Think of it this way, if you were warned before opening 90 percent of things you know you can trust, and it becomes a habit just to click “allow”, what is to keep you from just clicking “allow” habitually the next time you are requested to do so? I highly doubt this UAC feature actually adds much in the way of security when it comes to 95% of individuals. If I am wrong about this, feel free to correct me. Not to mention I absolutely despise being notified by my computer regarding anything. It’s job is to listen to me, not tell me what to do.
1. Click on the ‘Start’ button
2. Select ‘Control Panel’
3. Select ‘User Accounts and Family Safety’
4. Select ‘User Accounts’
5. Select ‘Change User Account Control Settings’

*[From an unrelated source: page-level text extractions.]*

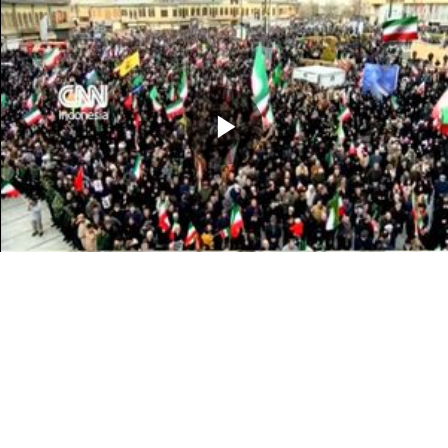
Memutarkan
Video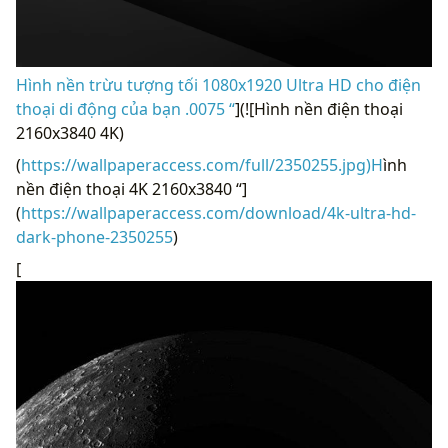
Hình nền trừu tượng tối 1080x1920 Ultra HD cho điện
thoại di động của bạn .0075 “
](![Hình nền điện thoại
2160x3840 4K)
(
https://wallpaperaccess.com/full/2350255.jpg)H
ình
nền điện thoại 4K 2160x3840 “]
(
https://wallpaperaccess.com/download/4k-ultra-hd-
dark-phone-2350255
)
[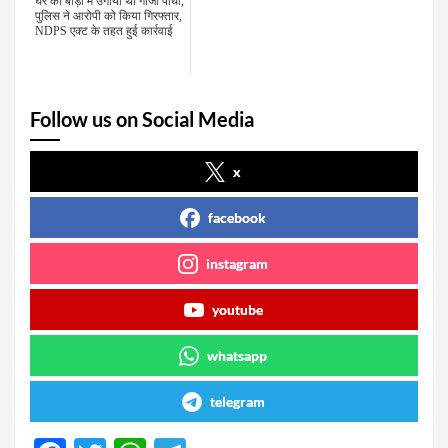
घर की बाड़ी में उगाया था गांजा पौधा,
पुलिस ने आरोपी को किया गिरफ्तार,
NDPS एक्ट के तहत हुई कार्रवाई
Follow us on Social Media
x
facebook
instagram
youtube
whatsapp
telegram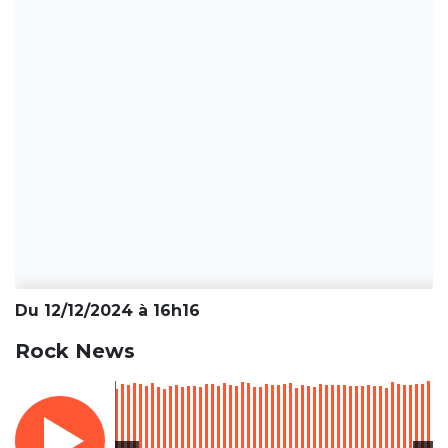
Du 12/12/2024 à 16h16
Rock News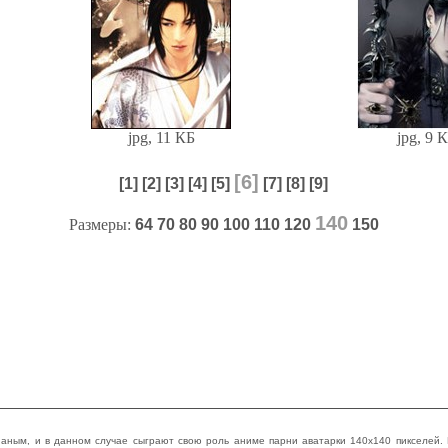
jpg, 11 КБ
jpg, 9 
[6]
[1]
[2]
[3]
[4]
[5]
[7]
[8]
[9]
140
Размеры:
64
70
80
90
100
110
120
150
наным, и в данном случае сыграют свою роль аниме парни аватарки 140х140 пикселей. 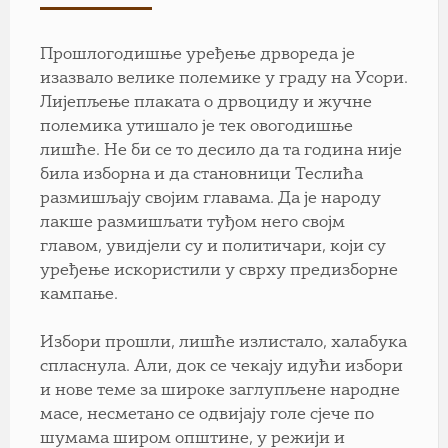
Прошлогодишње уређење дрвореда је
изазвало велике полемике у граду на Усори.
Лијепљење плаката о дрвоциду и жучне
полемика утишало је тек овогодишње
лишће. Не би се то десило да та година није
била изборна и да становници Теслића
размишљају својим главама. Да је народу
лакше размишљати туђом него својм
главом, увидјели су и политичари, који су
уређење искористили у сврху предизборне
кампање.
Избори прошли, лишће излистало, халабука
спласнула. Али, док се чекају идући избори
и нове теме за широке заглупљене народне
масе, несметано се одвијају голе сјече по
шумама широм општине, у режији и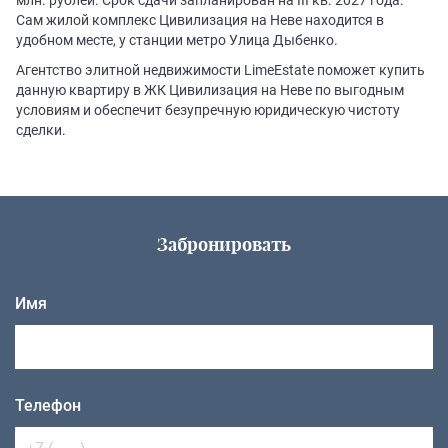
Сам жилой комплекс Цивилизация на Неве находится в
удобном месте, у станции метро Улица Дыбенко.
Агентство элитной недвижимости LimeEstate поможет купить
данную квартиру в ЖК Цивилизация на Неве по выгодным
условиям и обеспечит безупречную юридическую чистоту
сделки.
Забронировать
Имя
Телефон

6. Drag the slider down to ‘Never Notify’
7. Select ‘Ok’
8. Restart your computer
That’s it! There is not much else to it. You are on your way to a less intrusive Windows 7 operating system already. So stay tuned, there are plenty more Windows 7 Speed tips to come.
10. Disable Visual Effects (Not Aero) in Windows 7
As we continue this series we will be disabling more and more portions of the Windows 7 operating system so we can make it run faster. Some of these tweaks might not “catch your fancy” because, quite frankly, they keep Windows 7 from looking really nice and fancy. For those of you who don’t care about looks, you’ll have no problem disabling portions of your operating system such as this one.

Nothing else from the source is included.